### The task
Each entry should be returned exactly as written, with no pictures carried over.

Extracted page text data:

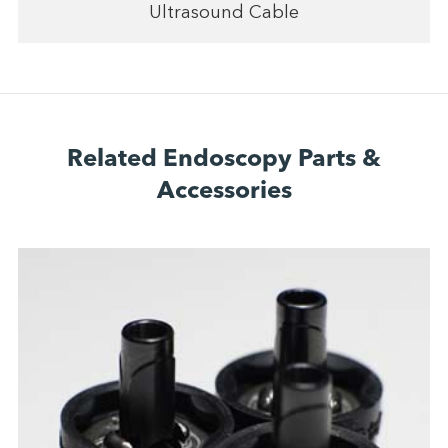
Ultrasound Cable
Related Endoscopy Parts &
Accessories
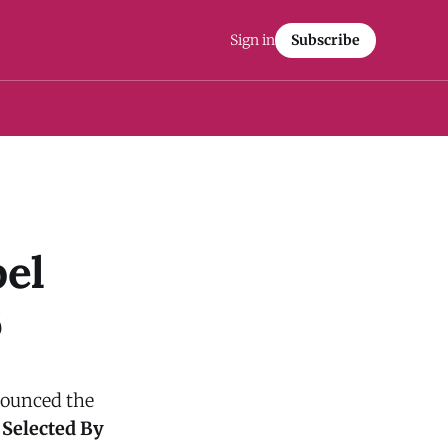
Sign in
Subscribe
el
6
nnounced the
 Selected By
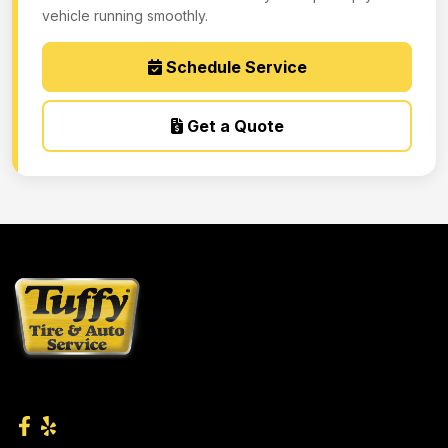
vehicle running smoothly.
Schedule Service
Get a Quote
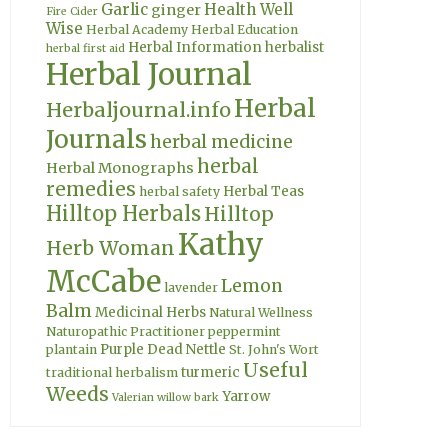
Garlic
Health Well
ginger
Fire Cider
Wise
Herbal Academy
Herbal Education
Herbal Information
herbalist
herbal first aid
Herbal Journal
Herbal
Herbaljournal.info
Journals
herbal medicine
herbal
Herbal Monographs
remedies
Herbal Teas
herbal safety
Hilltop Herbals
Hilltop
Kathy
Herb Woman
McCabe
Lemon
lavender
Balm
Medicinal Herbs
Natural Wellness
Naturopathic Practitioner
peppermint
Purple Dead Nettle
plantain
St. John's Wort
Useful
turmeric
traditional herbalism
Weeds
Yarrow
Valerian
willow bark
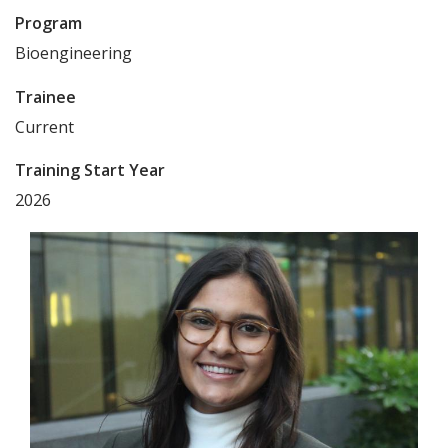
Program
Bioengineering
Trainee
Current
Training Start Year
2026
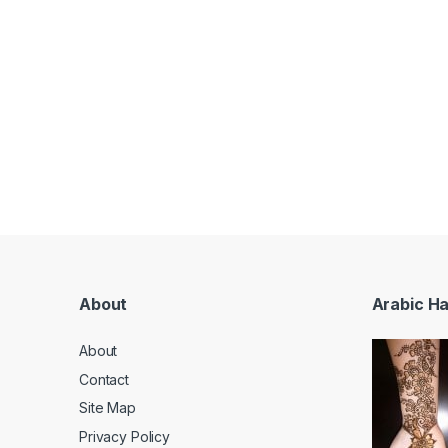
About
Arabic H
About
Contact
Site Map
Privacy Policy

### Reply
Ultrasound Cable
Related Endoscopy Parts &
Accessories
Sign in
Subscribe
el
6
nnounced the
 Selected By
vehicle running smoothly.
Schedule Service
Get a Quote
Garlic
Health Well
ginger
Fire Cider
Wise
Herbal Academy
Herbal Education
Herbal Information
herbalist
herbal first aid
Herbal Journal
Herbal
Herbaljournal.info
Journals
herbal medicine
herbal
Herbal Monographs
remedies
Herbal Teas
herbal safety
Hilltop Herbals
Hilltop
Kathy
Herb Woman
McCabe
Lemon
lavender
Balm
Medicinal Herbs
Natural Wellness
Naturopathic Practitioner
peppermint
Purple Dead Nettle
plantain
St. John's Wort
Useful
turmeric
traditional herbalism
Weeds
Yarrow
Valerian
willow bark
Program
Bioengineering
Trainee
Current
Training Start Year
2026
About
Arabic H
About
Contact
Site Map
Privacy Policy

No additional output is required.